🤖 AI Summary
This work addresses the slow convergence, high memory overhead, and insufficient theoretical characterization of Consensus-Based Optimization (CBO) for two-layer neural networks in multi-task learning. Methodologically: (1) it formulates a joint dynamical model on the Wasserstein-over-Wasserstein space, coupling particle-system evolution with network-parameter dynamics; (2) it designs a CBO-Adam hybrid optimizer to accelerate convergence; and (3) it reformulates the CBO update rule to substantially reduce memory complexity in multi-task settings. Theoretically, it establishes— for the first time under the infinite-particle limit—a rigorously derived Wasserstein-over-Wasserstein dynamical system whose variance monotonically decreases, yielding a provably optimal mean-field interpretation of CBO. Empirically, the hybrid strategy achieves significant convergence speedup while maintaining high efficiency and scalability across diverse multi-task benchmarks.
📝 Abstract
We study two-layer neural networks and train these with a particle-based method called consensus-based optimization (CBO).

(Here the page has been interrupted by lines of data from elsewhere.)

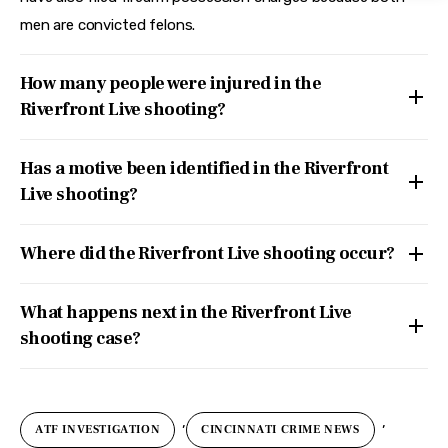
men are convicted felons.
How many people were injured in the
Riverfront Live shooting?
Has a motive been identified in the Riverfront
Live shooting?
Where did the Riverfront Live shooting occur?
What happens next in the Riverfront Live
shooting case?
,
,
ATF INVESTIGATION
CINCINNATI CRIME NEWS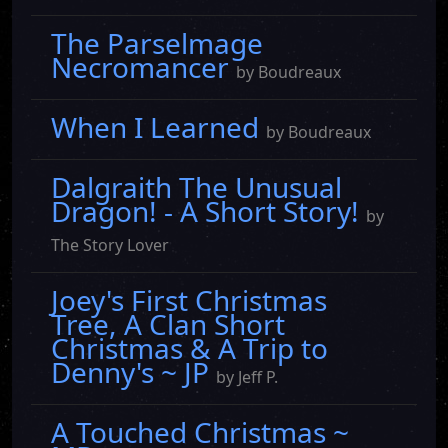
The Parselmage
Necromancer
by Boudreaux
When I Learned
by Boudreaux
Dalgraith The Unusual
Dragon! - A Short Story!
by
The Story Lover
Joey's First Christmas
Tree, A Clan Short
Christmas & A Trip to
Denny's ~ JP
by Jeff P.
A Touched Christmas ~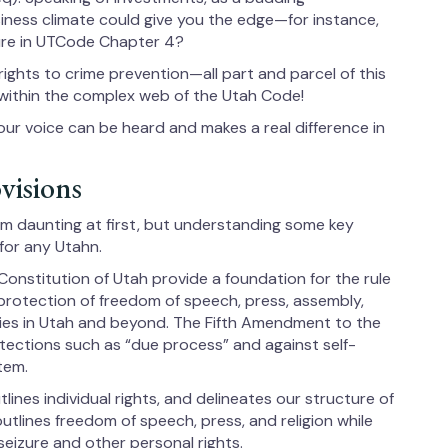
iness climate could give you the edge—for instance,
ture in UTCode Chapter 4?
ghts to crime prevention—all part and parcel of this
 within the complex web of the Utah Code!
ur voice can be heard and makes a real difference in
visions
em daunting at first, but understanding some key
 for any Utahn.
Constitution of Utah provide a foundation for the rule
 protection of freedom of speech, press, assembly,
rties in Utah and beyond. The Fifth Amendment to the
otections such as “due process” and against self-
stem.
ines individual rights, and delineates our structure of
, outlines freedom of speech, press, and religion while
seizure and other personal rights.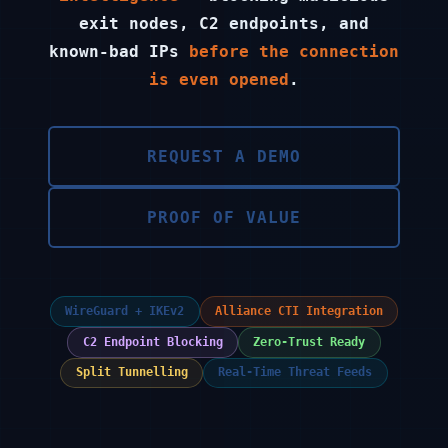
exit nodes, C2 endpoints, and
known-bad IPs
before the connection
is even opened
.
REQUEST A DEMO
PROOF OF VALUE
WireGuard + IKEv2
Alliance CTI Integration
C2 Endpoint Blocking
Zero-Trust Ready
Split Tunnelling
Real-Time Threat Feeds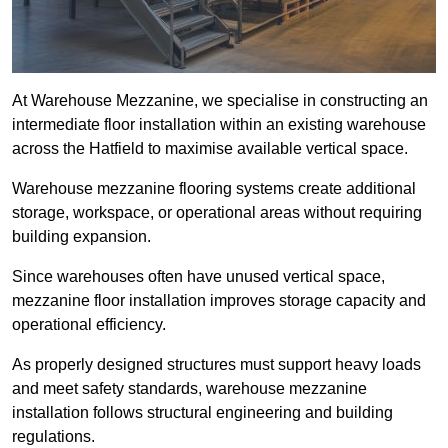
At Warehouse Mezzanine, we specialise in constructing an
intermediate floor installation within an existing warehouse
across the Hatfield to maximise available vertical space.
Warehouse mezzanine flooring systems create additional
storage, workspace, or operational areas without requiring
building expansion.
Since warehouses often have unused vertical space,
mezzanine floor installation improves storage capacity and
operational efficiency.
As properly designed structures must support heavy loads
and meet safety standards, warehouse mezzanine
installation follows structural engineering and building
regulations.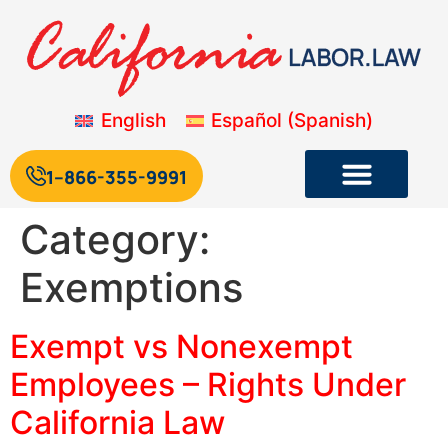
English
Español
(
Spanish
)
1--866-355-9991
Category:
Exemptions
Exempt vs Nonexempt
Employees – Rights Under
California Law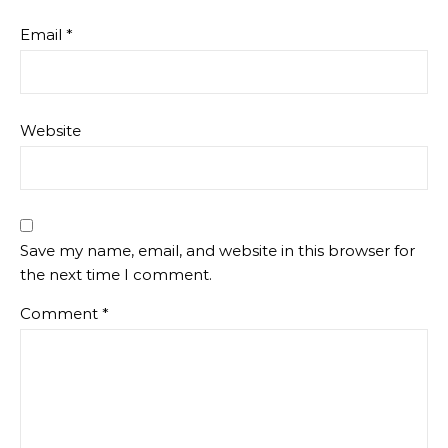
Email
*
Website
Save my name, email, and website in this browser for
the next time I comment.
Comment
*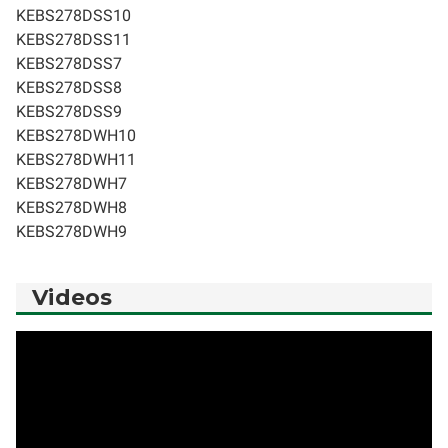
KEBS278DSS10
KEBS278DSS11
KEBS278DSS7
KEBS278DSS8
KEBS278DSS9
KEBS278DWH10
KEBS278DWH11
KEBS278DWH7
KEBS278DWH8
KEBS278DWH9
Videos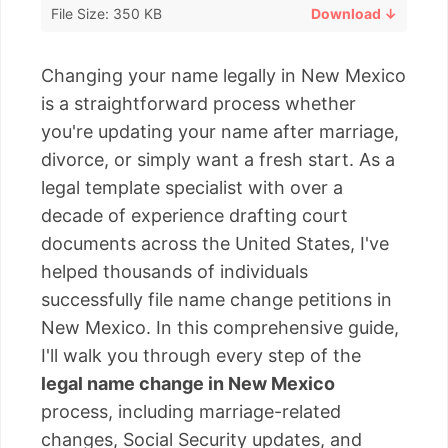
File Size: 350 KB
Download ↓
Changing your name legally in New Mexico
is a straightforward process whether
you're updating your name after marriage,
divorce, or simply want a fresh start. As a
legal template specialist with over a
decade of experience drafting court
documents across the United States, I've
helped thousands of individuals
successfully file name change petitions in
New Mexico. In this comprehensive guide,
I'll walk you through every step of the
legal name change in New Mexico
process, including marriage-related
changes, Social Security updates, and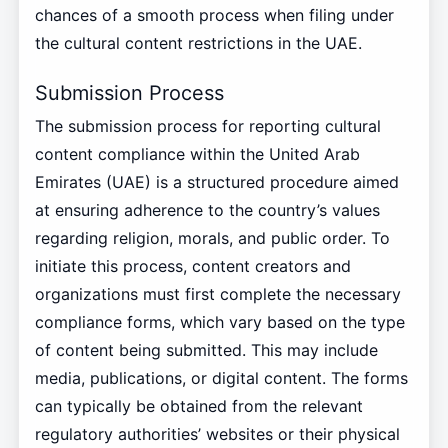
chances of a smooth process when filing under
the cultural content restrictions in the UAE.
Submission Process
The submission process for reporting cultural
content compliance within the United Arab
Emirates (UAE) is a structured procedure aimed
at ensuring adherence to the country’s values
regarding religion, morals, and public order. To
initiate this process, content creators and
organizations must first complete the necessary
compliance forms, which vary based on the type
of content being submitted. This may include
media, publications, or digital content. The forms
can typically be obtained from the relevant
regulatory authorities’ websites or their physical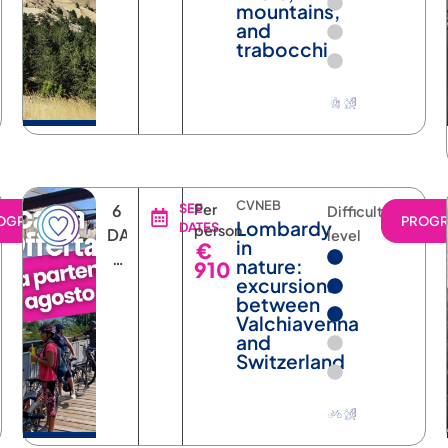
mountains,
and
trabocchi
CVNEB
6
SEE
Per
Difficulty
OGRAM
PROG
Lombardy
DATES
person
DAYS
level
in
€
5
nature:
910
NIGHTS
excursions
between
Valchiavenna
and
Switzerland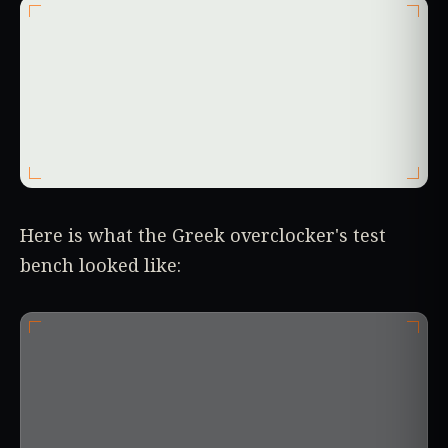
Here is what the Greek overclocker's test
bench looked like:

We compare the performance of CBO against Adam on two test cases and demonstrate how a hybrid approach, combining CBO with Adam, provides faster convergence than CBO. In the context of multi-task learning, we recast CBO into a formulation that offers less memory overhead. The CBO method allows for a mean-field limit formulation, which we couple with the mean-field limit of the neural network. To this end, we first reformulate CBO within the optimal transport framework. Finally, in the limit of infinitely many particles, we define the corresponding dynamics on the Wasserstein-over-Wasserstein space and show that the variance decreases monotonically.